• Task requirements: Across the entries, how many lines have the string "text" in them? Reply with only a number.

• Records for the task:
▶

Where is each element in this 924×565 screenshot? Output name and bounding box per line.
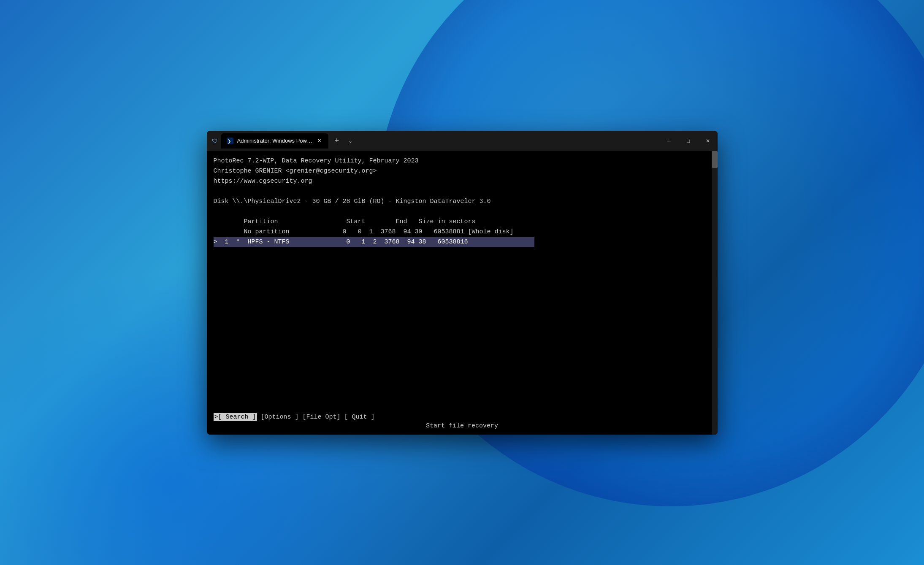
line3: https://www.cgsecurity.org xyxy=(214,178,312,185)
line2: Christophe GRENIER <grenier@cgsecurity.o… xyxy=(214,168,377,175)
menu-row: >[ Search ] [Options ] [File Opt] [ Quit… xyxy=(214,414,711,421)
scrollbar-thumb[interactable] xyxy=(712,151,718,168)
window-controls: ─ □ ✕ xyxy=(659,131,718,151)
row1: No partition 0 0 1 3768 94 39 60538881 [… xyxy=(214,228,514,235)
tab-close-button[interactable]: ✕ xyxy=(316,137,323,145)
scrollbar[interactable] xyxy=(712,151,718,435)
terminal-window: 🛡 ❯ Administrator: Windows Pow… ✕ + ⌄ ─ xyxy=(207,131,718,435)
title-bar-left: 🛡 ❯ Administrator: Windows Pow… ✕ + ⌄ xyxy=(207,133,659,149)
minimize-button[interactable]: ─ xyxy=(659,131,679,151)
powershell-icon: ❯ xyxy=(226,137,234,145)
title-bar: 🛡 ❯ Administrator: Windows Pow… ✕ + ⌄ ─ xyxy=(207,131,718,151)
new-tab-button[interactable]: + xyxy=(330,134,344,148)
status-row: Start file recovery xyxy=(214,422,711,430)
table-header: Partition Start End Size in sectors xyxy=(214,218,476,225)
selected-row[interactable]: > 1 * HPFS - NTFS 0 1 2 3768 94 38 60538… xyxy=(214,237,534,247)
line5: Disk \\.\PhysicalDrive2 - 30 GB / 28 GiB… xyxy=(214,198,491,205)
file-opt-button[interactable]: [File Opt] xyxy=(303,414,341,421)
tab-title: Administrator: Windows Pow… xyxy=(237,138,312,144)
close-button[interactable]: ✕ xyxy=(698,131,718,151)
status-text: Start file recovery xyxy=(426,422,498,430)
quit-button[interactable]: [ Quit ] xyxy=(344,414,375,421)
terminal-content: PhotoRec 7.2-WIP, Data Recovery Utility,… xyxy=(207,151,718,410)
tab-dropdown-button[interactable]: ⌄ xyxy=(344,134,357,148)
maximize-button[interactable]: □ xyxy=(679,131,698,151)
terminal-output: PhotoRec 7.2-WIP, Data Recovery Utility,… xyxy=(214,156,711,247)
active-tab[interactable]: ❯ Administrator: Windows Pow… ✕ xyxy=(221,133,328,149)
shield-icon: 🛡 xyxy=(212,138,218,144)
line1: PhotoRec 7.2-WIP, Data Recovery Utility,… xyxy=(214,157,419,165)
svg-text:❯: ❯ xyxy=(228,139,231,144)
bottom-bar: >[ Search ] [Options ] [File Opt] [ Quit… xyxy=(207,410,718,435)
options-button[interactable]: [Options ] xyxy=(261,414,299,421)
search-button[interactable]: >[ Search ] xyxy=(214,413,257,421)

◀

• Answer section: 2